■ **SUPPLIED DATA**
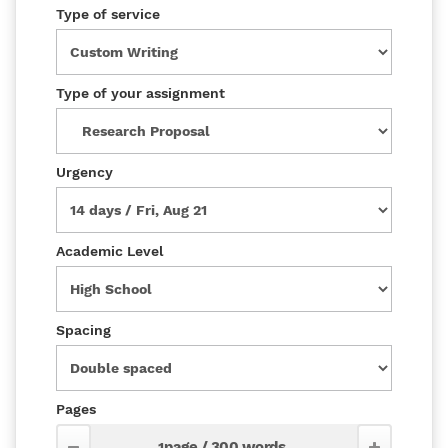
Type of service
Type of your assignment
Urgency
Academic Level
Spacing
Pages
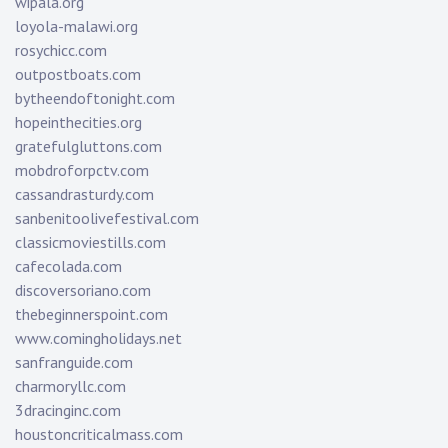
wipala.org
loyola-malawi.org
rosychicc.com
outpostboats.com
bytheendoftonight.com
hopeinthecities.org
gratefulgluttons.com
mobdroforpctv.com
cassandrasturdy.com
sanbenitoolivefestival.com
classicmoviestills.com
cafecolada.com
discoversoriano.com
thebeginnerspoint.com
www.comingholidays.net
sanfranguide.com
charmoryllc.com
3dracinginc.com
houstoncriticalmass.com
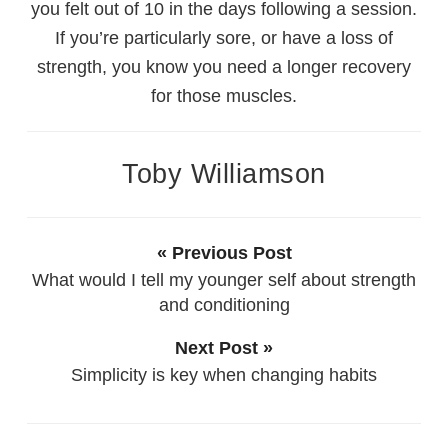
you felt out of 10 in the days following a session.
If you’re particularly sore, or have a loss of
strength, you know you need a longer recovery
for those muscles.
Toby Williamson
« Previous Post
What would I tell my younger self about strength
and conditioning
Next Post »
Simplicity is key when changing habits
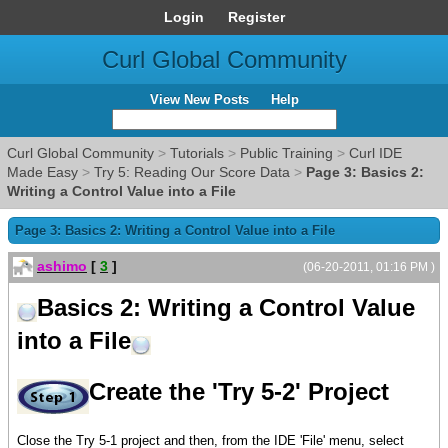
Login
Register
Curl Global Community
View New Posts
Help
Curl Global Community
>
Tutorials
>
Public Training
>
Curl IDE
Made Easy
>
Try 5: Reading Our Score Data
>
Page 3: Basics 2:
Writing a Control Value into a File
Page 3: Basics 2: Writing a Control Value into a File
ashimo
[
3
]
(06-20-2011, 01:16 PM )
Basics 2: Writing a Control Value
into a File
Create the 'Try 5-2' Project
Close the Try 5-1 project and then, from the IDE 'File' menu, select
...
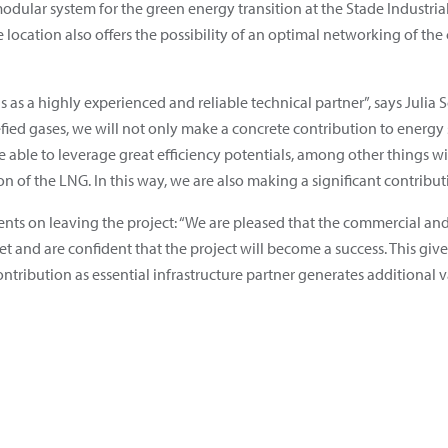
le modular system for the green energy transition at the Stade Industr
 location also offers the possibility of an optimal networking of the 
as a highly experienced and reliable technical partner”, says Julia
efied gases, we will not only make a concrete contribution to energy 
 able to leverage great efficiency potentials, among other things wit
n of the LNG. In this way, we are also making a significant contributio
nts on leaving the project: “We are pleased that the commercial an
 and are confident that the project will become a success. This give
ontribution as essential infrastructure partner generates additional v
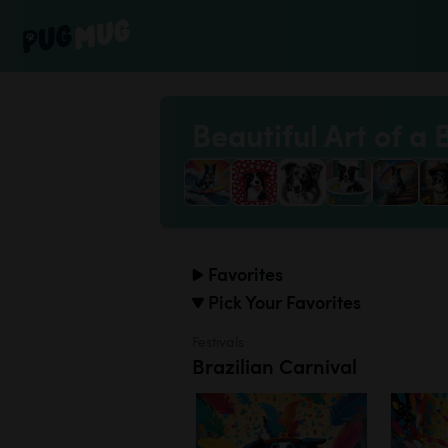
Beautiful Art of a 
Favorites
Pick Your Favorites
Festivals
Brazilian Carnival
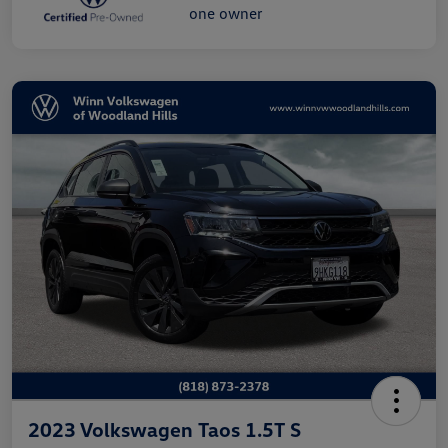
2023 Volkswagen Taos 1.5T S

■ **PROBLEM TO WORK ON**
In the data above, find the line containing "charmoryllc.com" and the line containing "Close the Try". Copy exactly the stretch from the first through the second, both included, leaving out any picture.

■ **SOLUTION**
charmoryllc.com
3dracinginc.com
houstoncriticalmass.com
you felt out of 10 in the days following a session.
If you’re particularly sore, or have a loss of
strength, you know you need a longer recovery
for those muscles.
Toby Williamson
« Previous Post
What would I tell my younger self about strength
and conditioning
Next Post »
Simplicity is key when changing habits
Login
Register
Curl Global Community
View New Posts
Help
Curl Global Community
>
Tutorials
>
Public Training
>
Curl IDE
Made Easy
>
Try 5: Reading Our Score Data
>
Page 3: Basics 2:
Writing a Control Value into a File
Page 3: Basics 2: Writing a Control Value into a File
ashimo
[
3
]
(06-20-2011, 01:16 PM )
Basics 2: Writing a Control Value
into a File
Create the 'Try 5-2' Project
Close the Try 5-1 project and then, from the IDE 'File' menu, select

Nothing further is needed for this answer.